I’m sort of reviewing the second volume of Saga by Brian K. Vaughn and Fiona Staples. But I’m also reviewing how I read the second volume.

Let’s kick of with the actual review. Where we last left our heroes (I think they’re heroes, anyway), they’re escaping the planet on a tree-based rocket ship. Did I mention our heroes have horns (the man) and wings (the woman), and they have a child with both? And their child’s babysitter is a ghost? And they’re being chased by a bounty hunter/hitman (called a Freelancer) who has a cat that can tell when you’re lying?
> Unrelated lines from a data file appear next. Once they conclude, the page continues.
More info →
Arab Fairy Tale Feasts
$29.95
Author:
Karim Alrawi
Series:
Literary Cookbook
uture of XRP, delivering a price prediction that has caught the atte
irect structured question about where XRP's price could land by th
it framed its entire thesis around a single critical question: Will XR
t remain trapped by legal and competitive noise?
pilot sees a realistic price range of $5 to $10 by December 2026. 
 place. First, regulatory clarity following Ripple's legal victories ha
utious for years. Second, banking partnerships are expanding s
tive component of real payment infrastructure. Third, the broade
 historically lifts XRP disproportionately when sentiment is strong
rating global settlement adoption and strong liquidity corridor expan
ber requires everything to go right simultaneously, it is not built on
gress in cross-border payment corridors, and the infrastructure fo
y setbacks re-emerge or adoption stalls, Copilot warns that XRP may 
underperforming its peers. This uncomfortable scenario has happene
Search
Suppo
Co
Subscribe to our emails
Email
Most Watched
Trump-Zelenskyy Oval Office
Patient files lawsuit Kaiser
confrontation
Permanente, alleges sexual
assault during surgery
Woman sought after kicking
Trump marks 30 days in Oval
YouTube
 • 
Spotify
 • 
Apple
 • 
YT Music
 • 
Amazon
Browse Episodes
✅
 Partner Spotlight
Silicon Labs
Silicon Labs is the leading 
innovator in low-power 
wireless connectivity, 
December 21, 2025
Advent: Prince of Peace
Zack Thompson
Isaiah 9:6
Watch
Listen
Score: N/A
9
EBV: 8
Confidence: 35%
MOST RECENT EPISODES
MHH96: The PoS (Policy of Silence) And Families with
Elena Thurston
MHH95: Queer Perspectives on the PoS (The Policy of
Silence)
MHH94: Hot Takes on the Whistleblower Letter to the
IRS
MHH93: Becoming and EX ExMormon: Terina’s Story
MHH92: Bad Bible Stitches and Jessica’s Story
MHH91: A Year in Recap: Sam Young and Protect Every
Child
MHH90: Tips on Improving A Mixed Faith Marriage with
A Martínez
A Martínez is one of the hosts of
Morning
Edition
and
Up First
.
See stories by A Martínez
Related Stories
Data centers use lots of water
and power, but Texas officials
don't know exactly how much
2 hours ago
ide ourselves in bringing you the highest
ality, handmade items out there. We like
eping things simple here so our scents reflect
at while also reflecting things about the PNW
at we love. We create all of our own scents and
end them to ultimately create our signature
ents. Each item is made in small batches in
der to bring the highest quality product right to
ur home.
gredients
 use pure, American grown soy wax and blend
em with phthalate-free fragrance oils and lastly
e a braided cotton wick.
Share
Yeah, it’s weird. And it’s great.

I’d tell you the story was an allegory, but that insinuates that the meaning is hidden. They don’t hide much in this story. They punch you in the face with it, and you’ll like it that way.

The story continues it’s subversive take on… well, everything. I really don’t know that it holds anything dearly. It tells a sincere story in a funny, sad, angry way. And I can’t wait to keep reading it.
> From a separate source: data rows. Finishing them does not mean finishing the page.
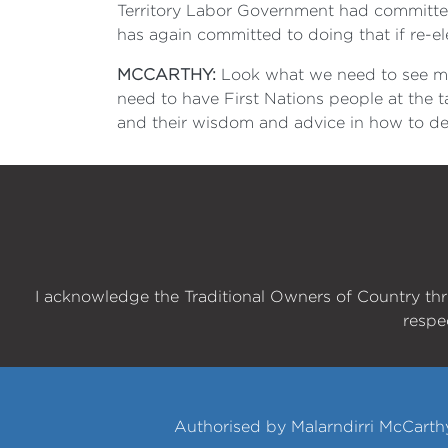
Territory Labor Government had committed
has again committed to doing that if re-e
MCCARTHY:
Look what we need to see mor
need to have First Nations people at the t
and their wisdom and advice in how to dea
I acknowledge the Traditional Owners of Country th
respe
Authorised by Malarndirri McCarth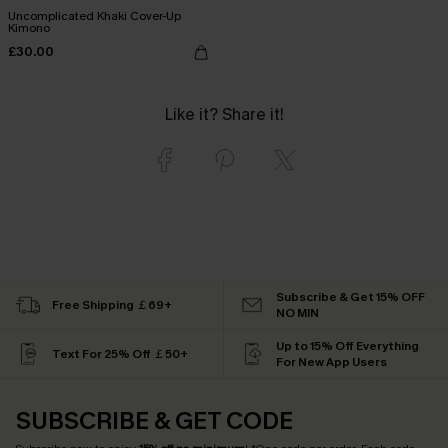
Uncomplicated Khaki Cover-Up
Kimono
£30.00
Like it? Share it!
Subscribe & Get 15% OFF
Free Shipping ￡69+
NO MIN
Up to 15% Off Everything
Text For 25% Off ￡50+
For New App Users
SUBSCRIBE & GET CODE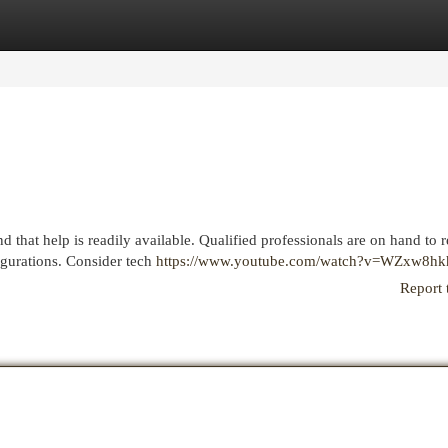
egories
Register
Login
 that help is readily available. Qualified professionals are on hand to 
gurations. Consider tech
https://www.youtube.com/watch?v=WZxw8h
Report 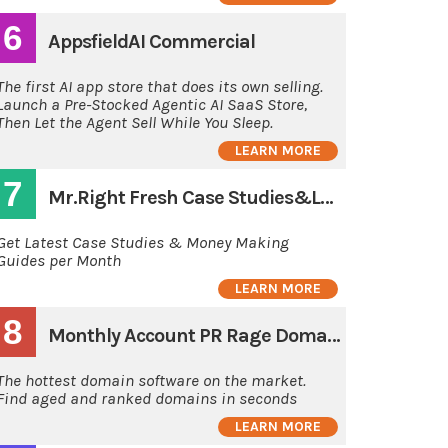
6
AppsfieldAI Commercial
The first AI app store that does its own selling.
Launch a Pre-Stocked Agentic AI SaaS Store,
Then Let the Agent Sell While You Sleep.
LEARN MORE
7
Mr.Right Fresh Case Studies&Latest Guides
Get Latest Case Studies & Money Making
Guides per Month
LEARN MORE
8
Monthly Account PR Rage Domain Hunting Software
The hottest domain software on the market.
Find aged and ranked domains in seconds
LEARN MORE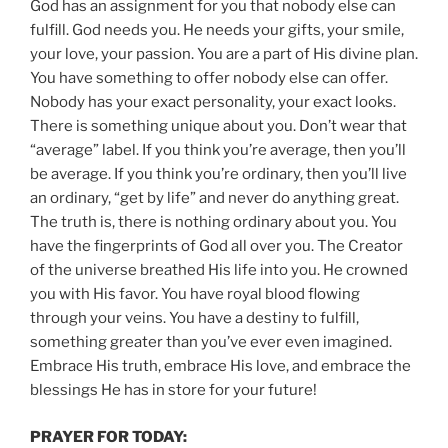
God has an assignment for you that nobody else can
fulfill. God needs you. He needs your gifts, your smile,
your love, your passion. You are a part of His divine plan.
You have something to offer nobody else can offer.
Nobody has your exact personality, your exact looks.
There is something unique about you. Don’t wear that
“average” label. If you think you’re average, then you’ll
be average. If you think you’re ordinary, then you’ll live
an ordinary, “get by life” and never do anything great.
The truth is, there is nothing ordinary about you. You
have the fingerprints of God all over you. The Creator
of the universe breathed His life into you. He crowned
you with His favor. You have royal blood flowing
through your veins. You have a destiny to fulfill,
something greater than you’ve ever even imagined.
Embrace His truth, embrace His love, and embrace the
blessings He has in store for your future!
PRAYER FOR TODAY: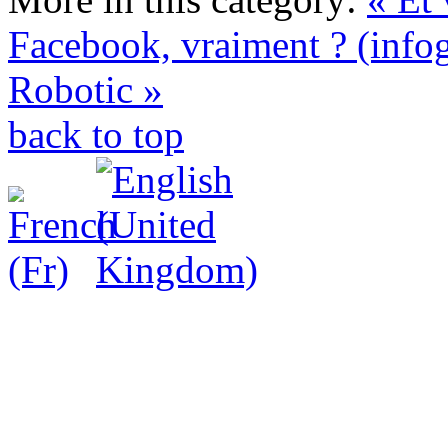
Facebook, vraiment ? (info
Robotic »
back to top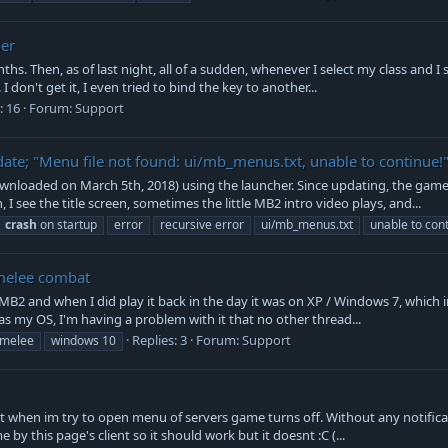
ber
hs. Then, as of last night, all of a sudden, whenever I select my class and I
 don't get it, I even tried to bind the key to another...
: 16
Forum:
Support
ate; "Menu file not found: ui/mb_menus.txt, unable to continue!
ownloaded on March 5th, 2018) using the launcher. Since updating, the game
I see the title screen, sometimes the little MB2 intro video plays, and...
crash
on startup
error
recursive error
ui/mb_menus.txt
unable to con
 melee combat
ed MB2 and when I did play it back in the day it was on XP / Windows 7, which 
as my OS, I'm having a problem with it that no other thread...
Replies: 3
Forum:
Support
melee
windows 10
t when im try to open menu of servers game turns off. Without any notificat
me by this page's client so it should work but it doesnt :C (...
But I didn’t want to fill up my bookshelves with these comics I could read too quickly. I decided to go digital. First I checked to see if Kindle could hold comics (seemed logical). It could, but Amazon sends you ComiXology, which was an independent company that Amazon acquired in the last couple of years.

ComiXology is basically Kindle dedicated to comics. So while you can read the comics on Kindle, ComiXology tries to offer a better experience. I don’t know how much better it really is. As far as I could tell, the only difference was that you can go pane-to-pane instead of reading the whole page (the Kindle does a similar thing in a more clunky way). Overall, the experience was fine, though sometimes it zooms in and out of content on panes when it doesn’t need to. It’s trying to help you read or notice something, but then it distorts how the creators designed the pane, so sometimes it actually inhibits. That said, the pane-to-pane feed allows me to focus more on the individual pane, which is good for someone who has a bid habit of skimming faster than I can read. But you also lose the big-picture page view. Sometimes pages are designed so panes aren’t actually independent of each other, so that takes getting used to.

That said, it was fine overall. A B+ experience reading an A+ comic. For the sake of my bookshelves, I’ll probably keep reading this way (except when I pick up new graphic novels in actual bookstores). I’m going to give it another try with the second volume of The Last Man, so I’ll have a better idea if this will stick long-term.